*What to produce*: Only the lines from the one that contains "forever as we" to the last line below, both included, should be transcribed. Pictures stay out of the copy.

*Collected data*:
• • • •

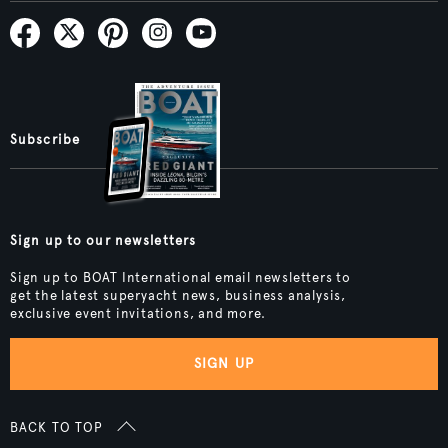
Subscribe
Sign up to our newsletters
Sign up to BOAT International email newsletters to
get the latest superyacht news, business analysis,
exclusive event invitations, and more.
SIGN UP
BACK TO TOP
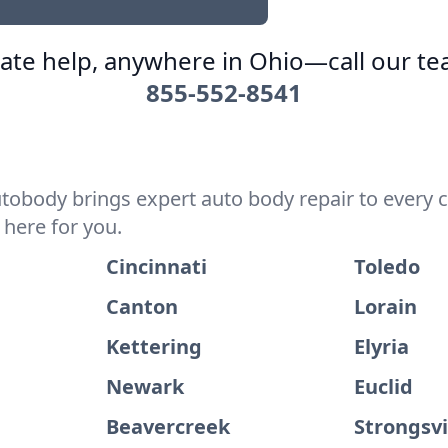
te help, anywhere in Ohio—call our t
855-552-8541
utobody brings expert auto body repair to every 
 here for you.
Cincinnati
Toledo
Canton
Lorain
Kettering
Elyria
Newark
Euclid
Beavercreek
Strongsvi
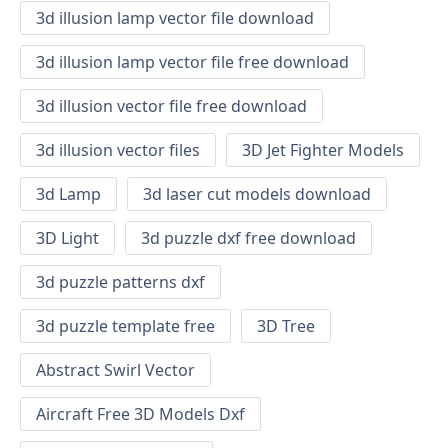
3d illusion lamp vector file download
3d illusion lamp vector file free download
3d illusion vector file free download
3d illusion vector files
3D Jet Fighter Models
3d Lamp
3d laser cut models download
3D Light
3d puzzle dxf free download
3d puzzle patterns dxf
3d puzzle template free
3D Tree
Abstract Swirl Vector
Aircraft Free 3D Models Dxf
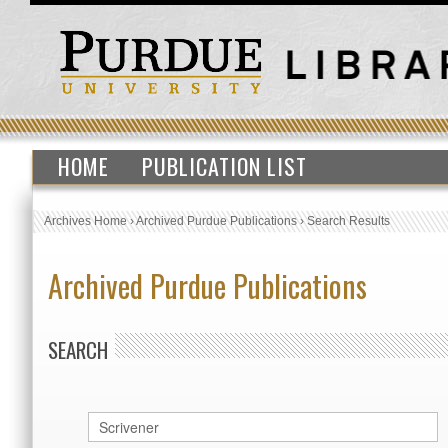
HOME
PUBLICATION LIST
Archives Home
›
Archived Purdue Publications
›
Search Results
Archived Purdue Publications
SEARCH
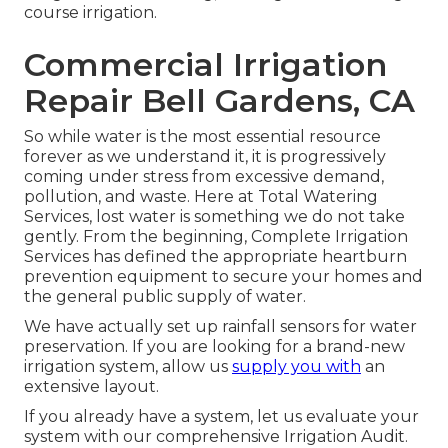
course irrigation.
Commercial Irrigation
Repair Bell Gardens, CA
So while water is the most essential resource
forever as we understand it, it is progressively
coming under stress from excessive demand,
pollution, and waste. Here at Total Watering
Services, lost water is something we do not take
gently. From the beginning, Complete Irrigation
Services has defined the appropriate heartburn
prevention equipment to secure your homes and
the general public supply of water.
We have actually set up rainfall sensors for water
preservation. If you are looking for a brand-new
irrigation system, allow us
supply you with
an
extensive layout.
If you already have a system, let us evaluate your
system with our comprehensive Irrigation Audit.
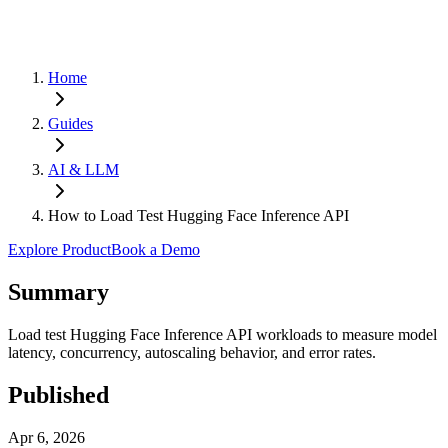
Home
Guides
AI & LLM
How to Load Test Hugging Face Inference API
Explore Product
Book a Demo
Summary
Load test Hugging Face Inference API workloads to measure model
latency, concurrency, autoscaling behavior, and error rates.
Published
Apr 6, 2026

• • • •

*Response*:
forever as we understand it, it is progressively
coming under stress from excessive demand,
pollution, and waste. Here at Total Watering
Services, lost water is something we do not take
gently. From the beginning, Complete Irrigation
Services has defined the appropriate heartburn
prevention equipment to secure your homes and
the general public supply of water.
We have actually set up rainfall sensors for water
preservation. If you are looking for a brand-new
irrigation system, allow us
supply you with
an
extensive layout.
If you already have a system, let us evaluate your
system with our comprehensive Irrigation Audit.
Home
Guides
AI & LLM
How to Load Test Hugging Face Inference API
Explore Product
Book a Demo
Summary
Load test Hugging Face Inference API workloads to measure model
latency, concurrency, autoscaling behavior, and error rates.
Published
Apr 6, 2026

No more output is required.